Nella foto, l’interno del gigantesco C 17 USAF con il quale gli americani stanno evacuando da Kabul gli afghani che rischiano la vita per le attese rappresaglie dei talebani. E’ l’aereo protagonista delle agghiaccianti immagini dei due poveretti che sono precipitati dopo aver tentato un’impossibile fuga avvinghiati al carrello. Gli inglesi ne hanno già evacuati altri  tremila.

E l’Italia? Cosa sta facendo l’Italia? Per ora, grazie allo scandaloso coordinamento tra i ministeri degli Esteri, dell’Interno e della Difesa, siamo riusciti a far partire un KC 767 da trecento posti con a bordo solo il personale dell’ambasciata a Kabul e qualche “raccomandato”.

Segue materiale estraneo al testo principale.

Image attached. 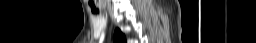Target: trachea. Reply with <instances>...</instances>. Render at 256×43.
Instances as JSON below:
<instances>
[{
	"label": "trachea",
	"instance_id": "obj_1",
	"mask_svg": "<svg viewBox=\"0 0 256 43\" xmlns=\"http://www.w3.org/2000/svg\"><path fill=\"white\" fill-rule=\"evenodd\" d=\"M92 12H93L94 14L98 13V11H96L95 9H92Z\"/></svg>",
	"mask_w": 256,
	"mask_h": 43
}]
</instances>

Non avendo provveduto a smontare i sedili, sono così rientrati in una settantina. Ed a Herat sono rimasti i trecento afghani (interpreti e familiari) che ora potrebbero finire nelle mani dei talebani. Un terzo dei clandestini che sbarcano quotidianamente sulle nostre coste e ai quali garantiamo soccorso e assistenza, grazie agli stessi dicasteri e alla carità pelosa dei nostri media, delle ong e della quotidiana mobilitazione garantita dalla sinistra.

I controlli su quei poveretti che hanno collaborato col nostro contingente, li avremmo potuti fare all’arrivo. Come stanno facendo gli americani e gli inglesi. Ma a noi questi esempi non piacciono. La burocrazia va rispettata. Sempre. La solita vergogna.